While ceremophosis is hardly a "cute" process (as we saw in the Baldur's Gate III teaser), Kenreck showed off several fan-drawn pictures of gnome flayers in the video, which depicted gnome flayers as having tiny bodies and oversized heads. Kenrick and Perkins discussed whether gnome flayers would ever be put into an official D&D product. "I would very much like to bring them back," Perkins said. "In fact, I've just decided how. Just in this moment, it can be done within the next two years."

The gnome flayer would be a totally new variant of mind flayer, as we've never seen the result of a ceremophosis on a gnome before. The closest "canon" version to the gnome flayer is the Mozgriken, an illithid variant created when a svirfneblin has a tadpole planted inside of it and is then subjected to a psionic force. Mozgriken serve as spies for the mind flayers and hardly look "cute," at least compared to the gnome flayer.

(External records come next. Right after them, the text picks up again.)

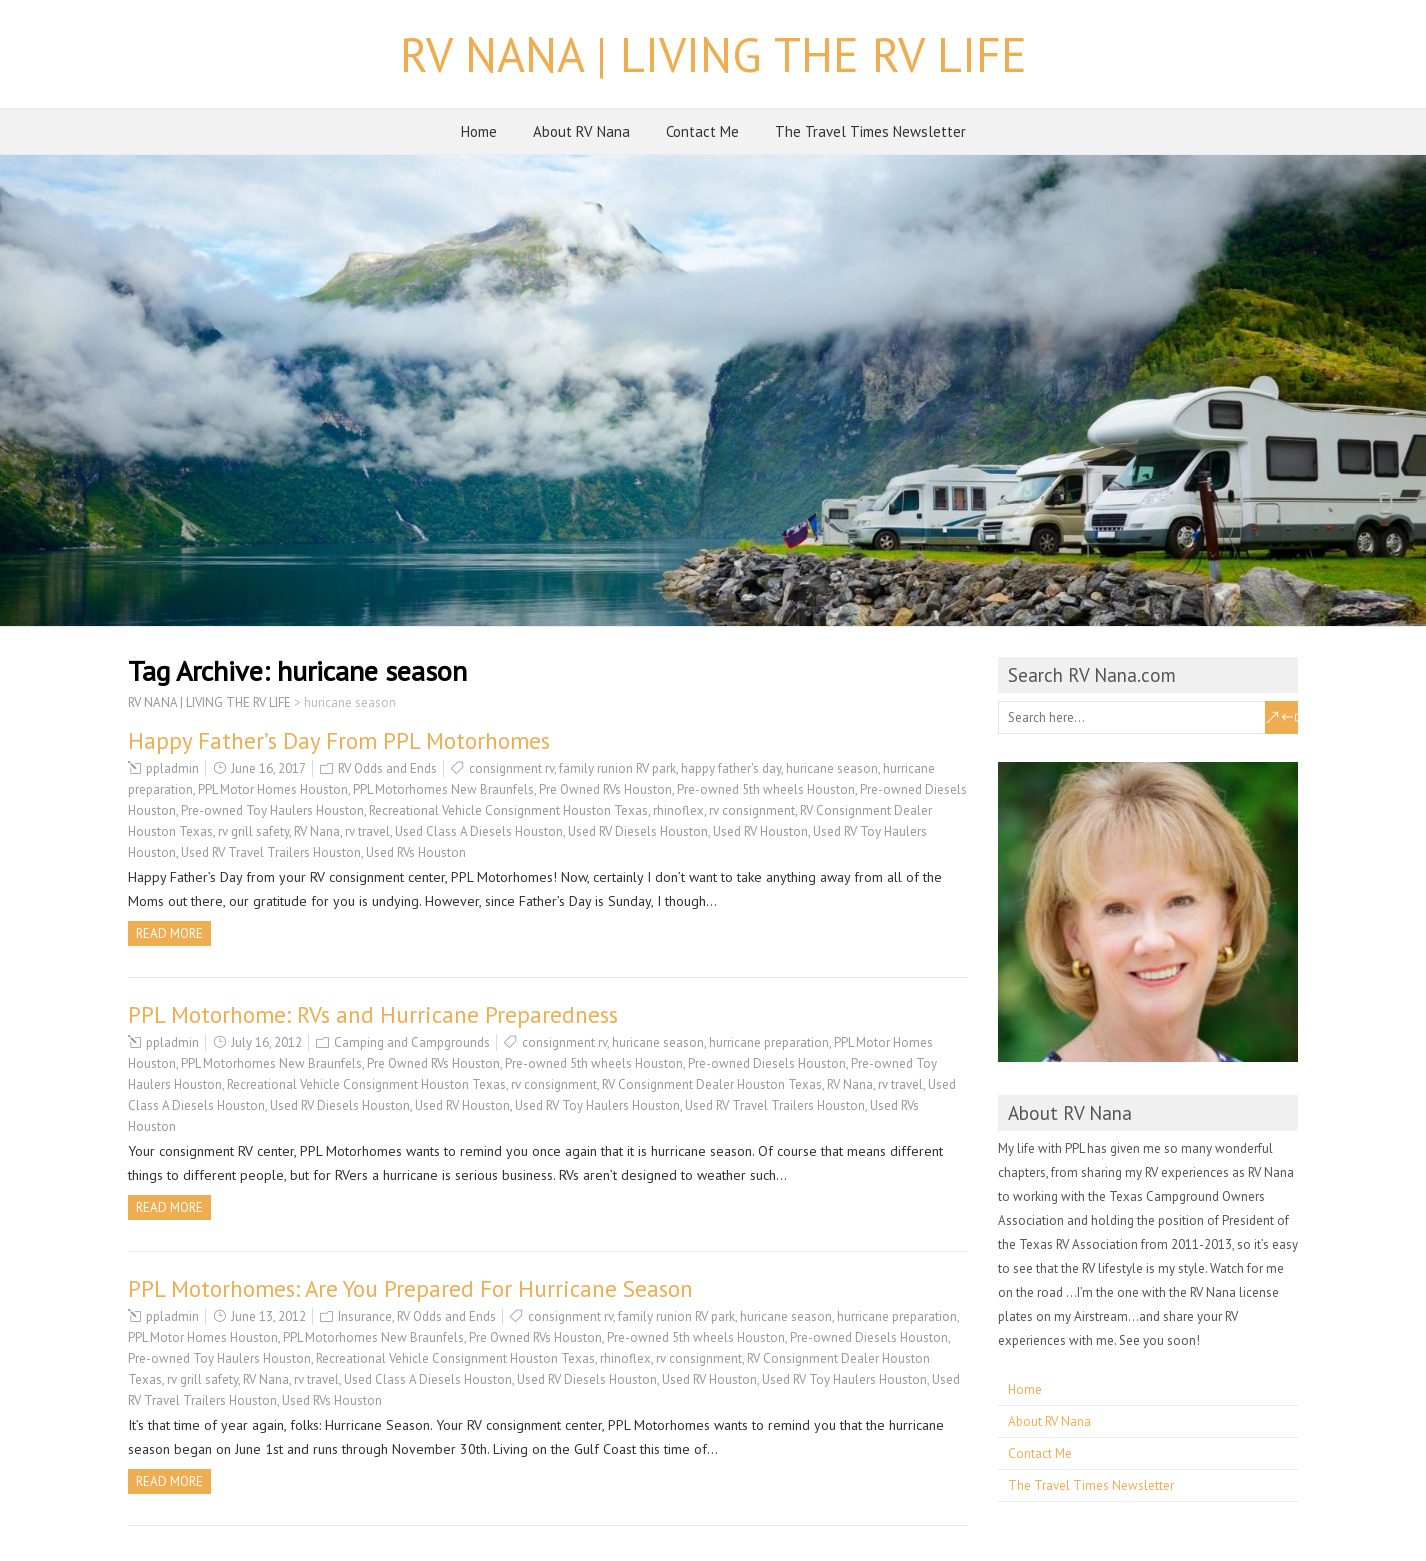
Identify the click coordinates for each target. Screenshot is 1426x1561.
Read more (169, 933)
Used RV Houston (760, 831)
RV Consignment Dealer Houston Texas (712, 1084)
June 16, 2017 (268, 768)
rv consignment (752, 810)
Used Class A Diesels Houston (479, 831)
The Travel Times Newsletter (870, 131)
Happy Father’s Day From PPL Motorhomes (339, 740)
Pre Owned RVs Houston (605, 789)
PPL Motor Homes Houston (273, 789)
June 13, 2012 (268, 1316)
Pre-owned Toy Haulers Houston (272, 810)
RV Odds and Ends (387, 768)
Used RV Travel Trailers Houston (271, 852)
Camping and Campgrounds (412, 1042)
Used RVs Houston (416, 852)
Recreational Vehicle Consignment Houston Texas (508, 810)
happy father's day (731, 768)
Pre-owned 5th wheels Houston (766, 789)
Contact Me (702, 131)
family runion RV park (617, 768)
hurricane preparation (769, 1042)
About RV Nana (581, 131)
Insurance (365, 1316)
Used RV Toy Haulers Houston (597, 1105)
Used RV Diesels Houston (638, 831)
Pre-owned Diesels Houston (767, 1063)
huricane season (832, 768)
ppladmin (172, 768)
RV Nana (317, 831)
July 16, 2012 (266, 1042)
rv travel (367, 831)
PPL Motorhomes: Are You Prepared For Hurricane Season (410, 1288)
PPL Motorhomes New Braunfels (443, 789)
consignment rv (511, 768)
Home (479, 131)
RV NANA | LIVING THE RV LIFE (713, 54)
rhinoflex (678, 810)
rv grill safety (253, 831)
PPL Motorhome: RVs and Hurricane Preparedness (373, 1014)
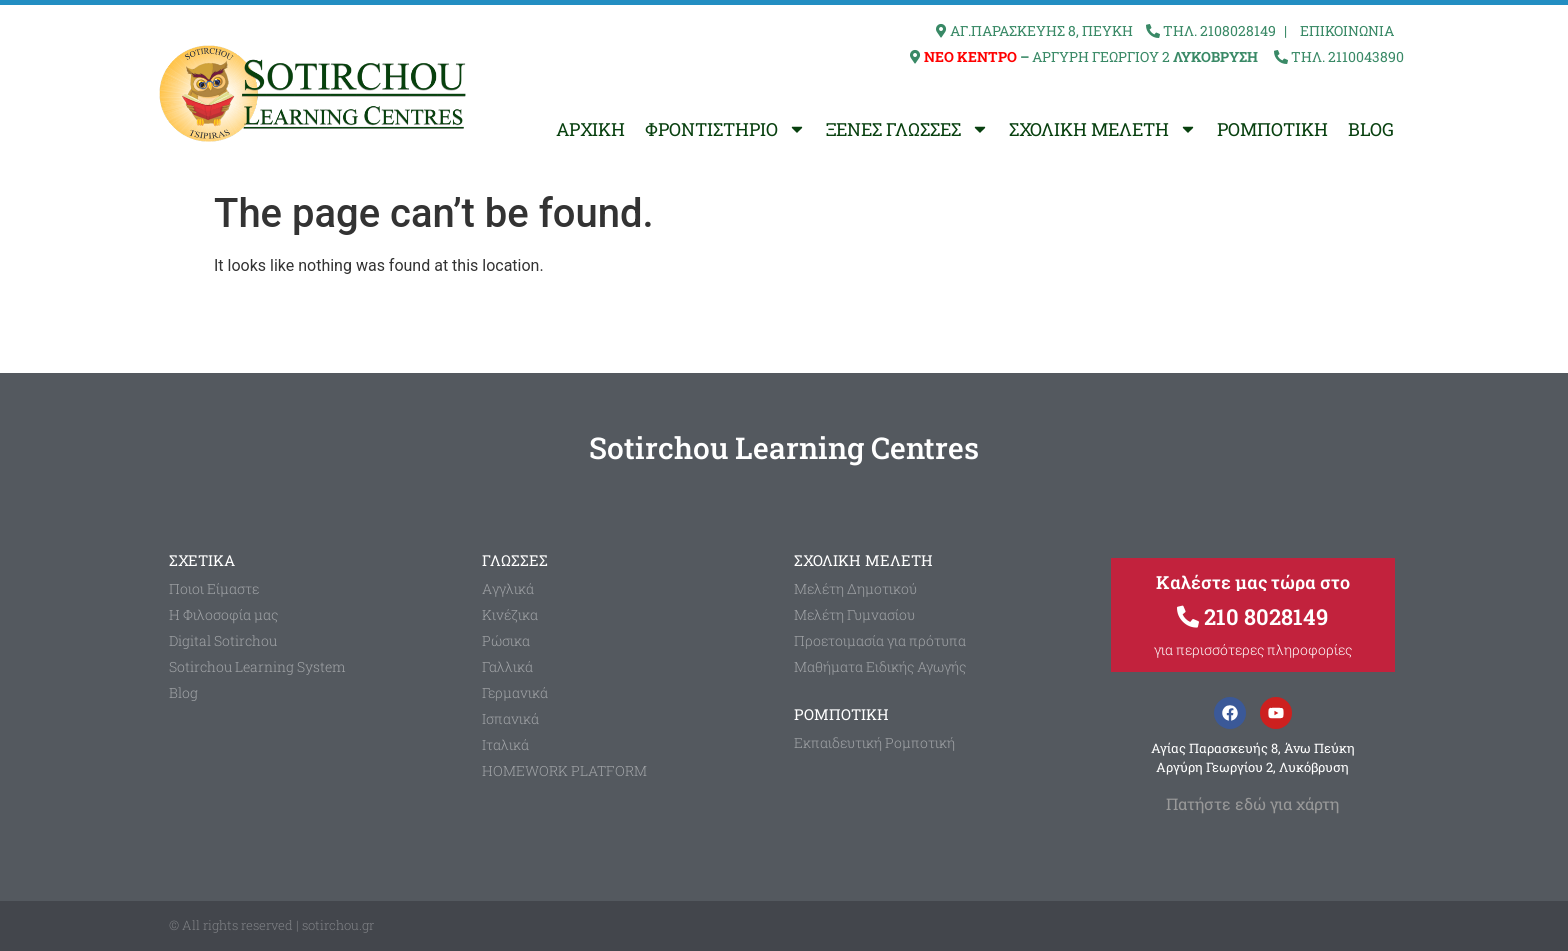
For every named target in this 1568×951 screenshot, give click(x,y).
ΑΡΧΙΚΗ (590, 129)
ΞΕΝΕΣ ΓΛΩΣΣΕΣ (907, 129)
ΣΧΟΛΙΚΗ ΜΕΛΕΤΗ (1103, 129)
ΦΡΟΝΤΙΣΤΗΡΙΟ (725, 129)
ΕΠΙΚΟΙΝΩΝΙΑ (1347, 30)
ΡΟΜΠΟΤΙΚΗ (1272, 129)
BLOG (1371, 129)
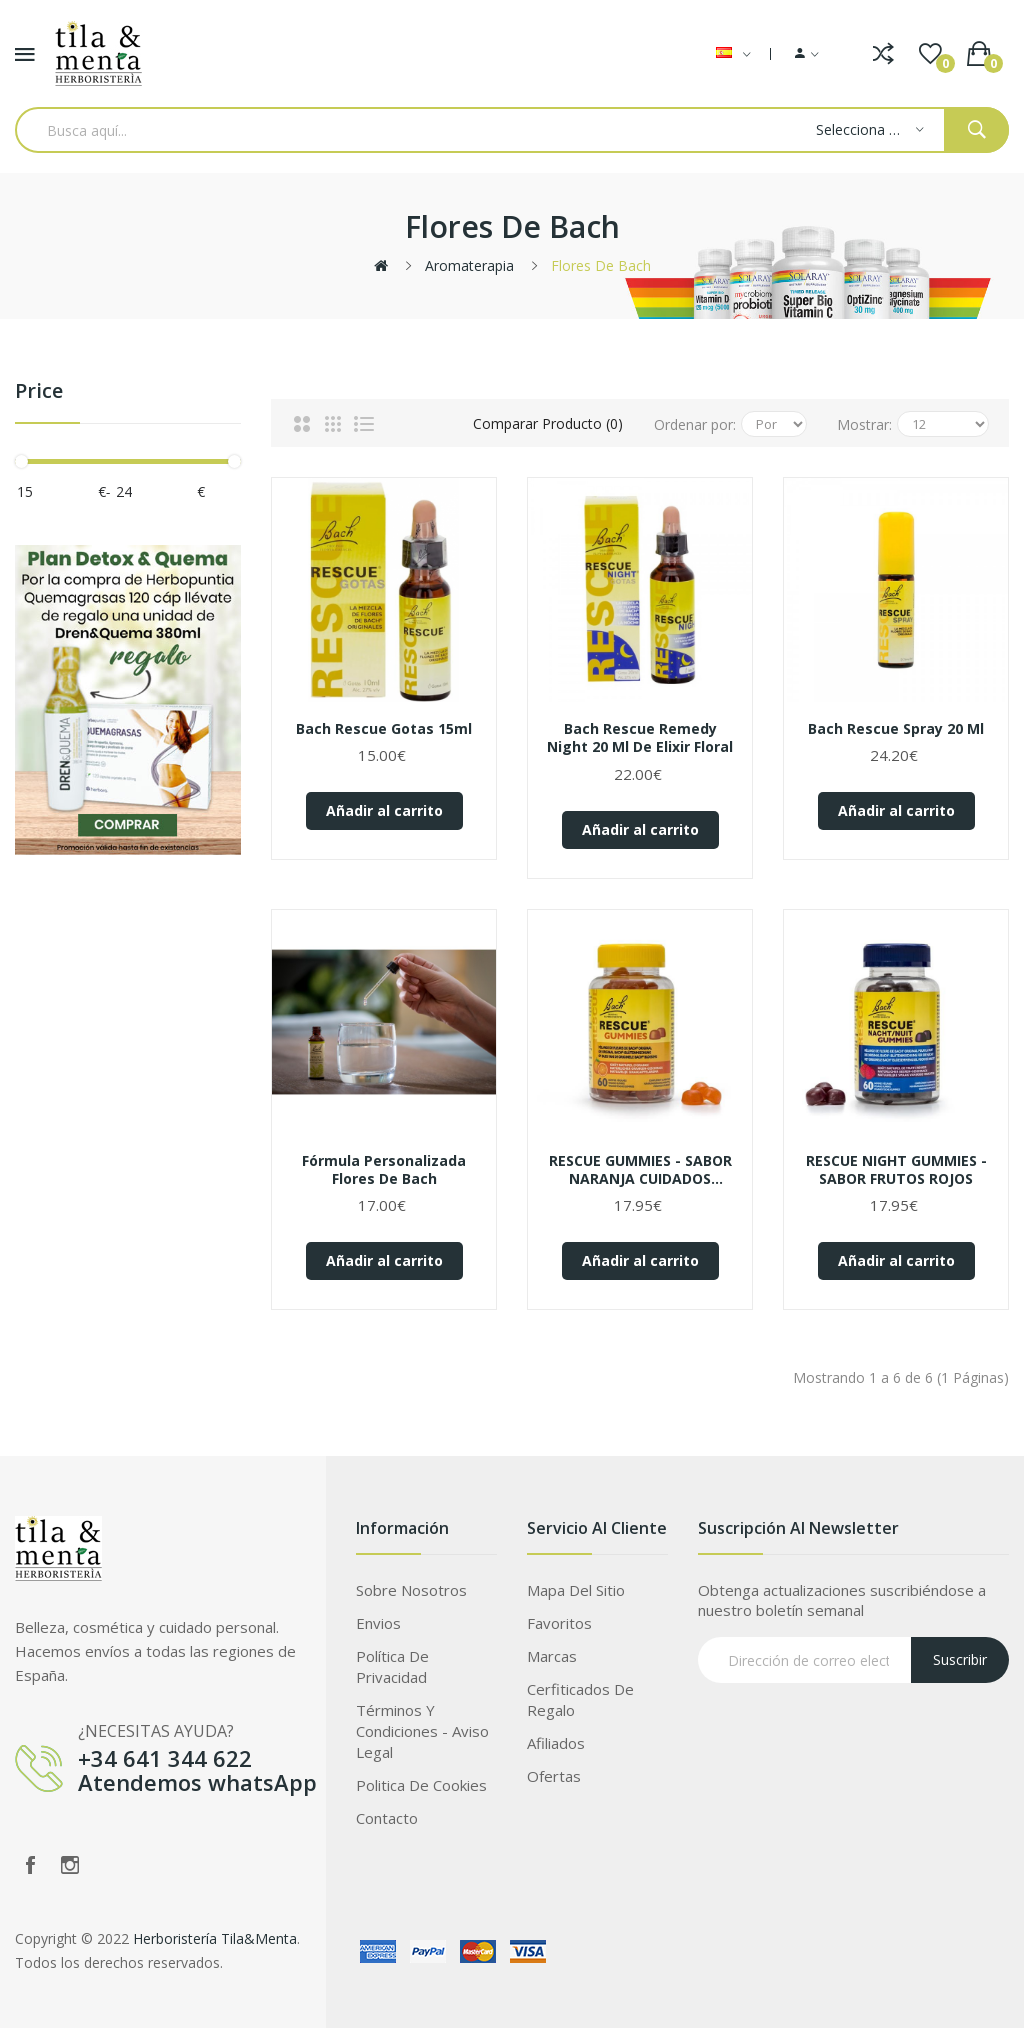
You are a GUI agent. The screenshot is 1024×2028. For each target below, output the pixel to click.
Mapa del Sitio (576, 1590)
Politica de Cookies (421, 1785)
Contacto (387, 1818)
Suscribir (960, 1659)
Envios (378, 1623)
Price (39, 391)
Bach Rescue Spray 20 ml (896, 729)
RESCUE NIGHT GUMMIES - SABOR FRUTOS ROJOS (896, 1170)
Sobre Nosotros (411, 1590)
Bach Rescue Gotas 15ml (384, 729)
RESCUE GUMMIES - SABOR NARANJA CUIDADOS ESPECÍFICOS (640, 1170)
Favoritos (559, 1623)
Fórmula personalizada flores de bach (384, 1170)
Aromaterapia (469, 265)
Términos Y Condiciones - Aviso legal (422, 1731)
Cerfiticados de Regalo (580, 1699)
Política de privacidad (392, 1666)
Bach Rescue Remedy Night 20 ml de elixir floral (640, 738)
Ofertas (554, 1776)
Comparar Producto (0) (548, 423)
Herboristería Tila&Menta (215, 1938)
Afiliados (556, 1743)
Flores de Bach (601, 265)
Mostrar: (864, 424)
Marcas (552, 1656)
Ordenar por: (695, 424)
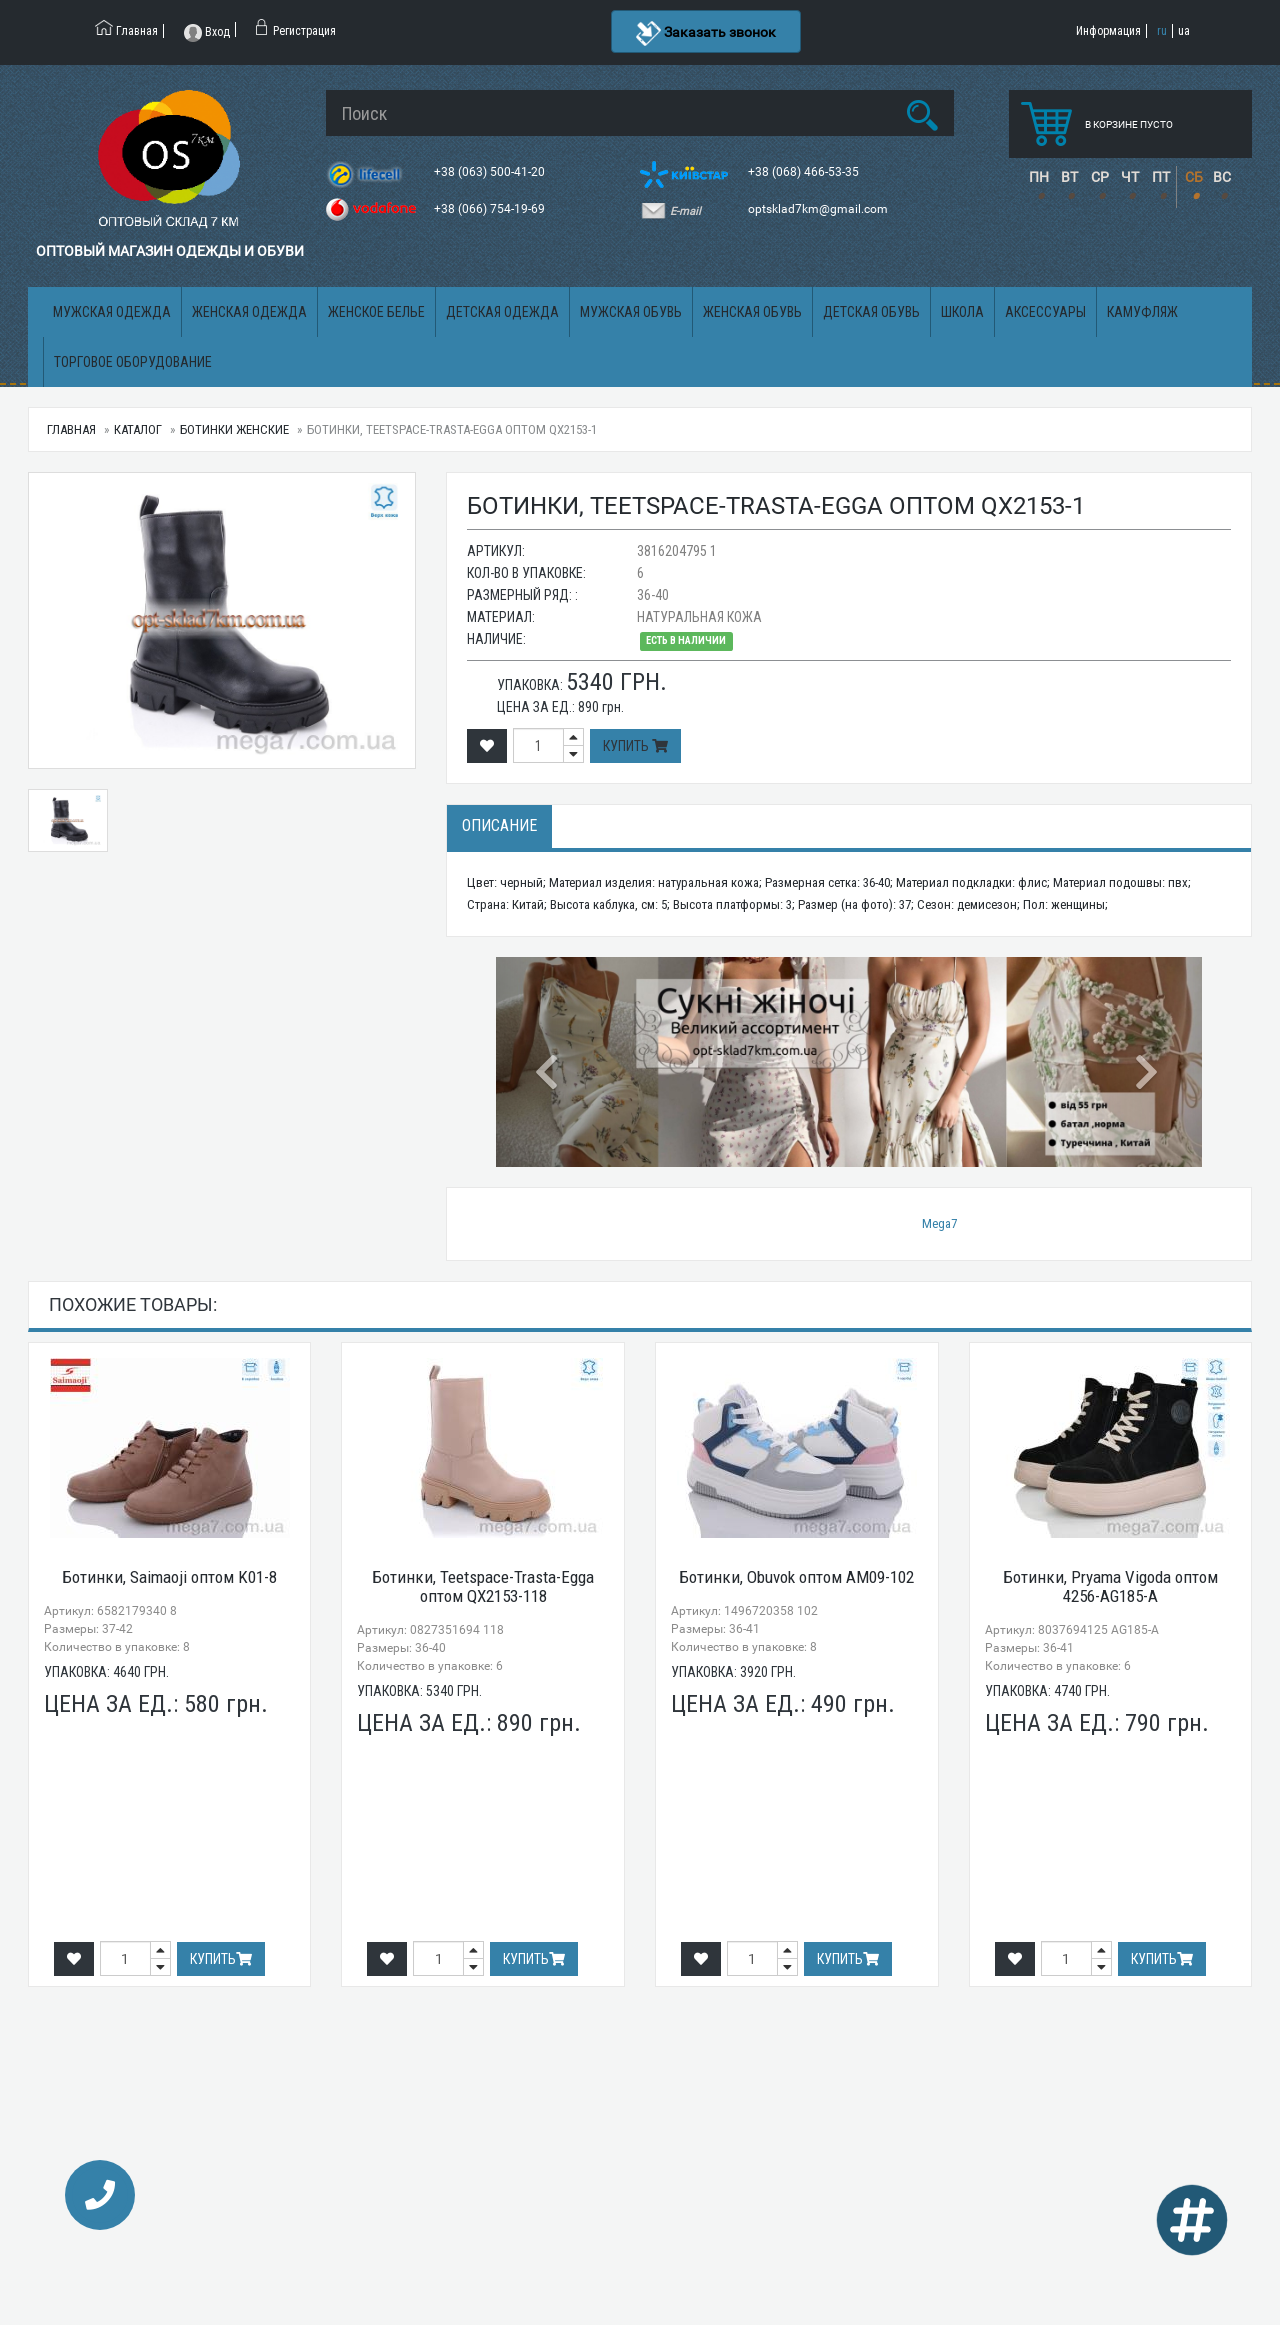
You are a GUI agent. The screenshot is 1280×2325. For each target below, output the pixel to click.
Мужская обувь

Although the conversation was a lighthearted one, Perkins is the senior producer of Dungeons & Dragons and is one of the lead creative forces that determines upcoming story elements. If there's one person that can decide to make gnome flayers official, it's Perkins. Plus, D&D artists like Richard Whitters and Max Dunbar has already completed some conceptual art for gnome flayers, so at least some of the design work is already completed.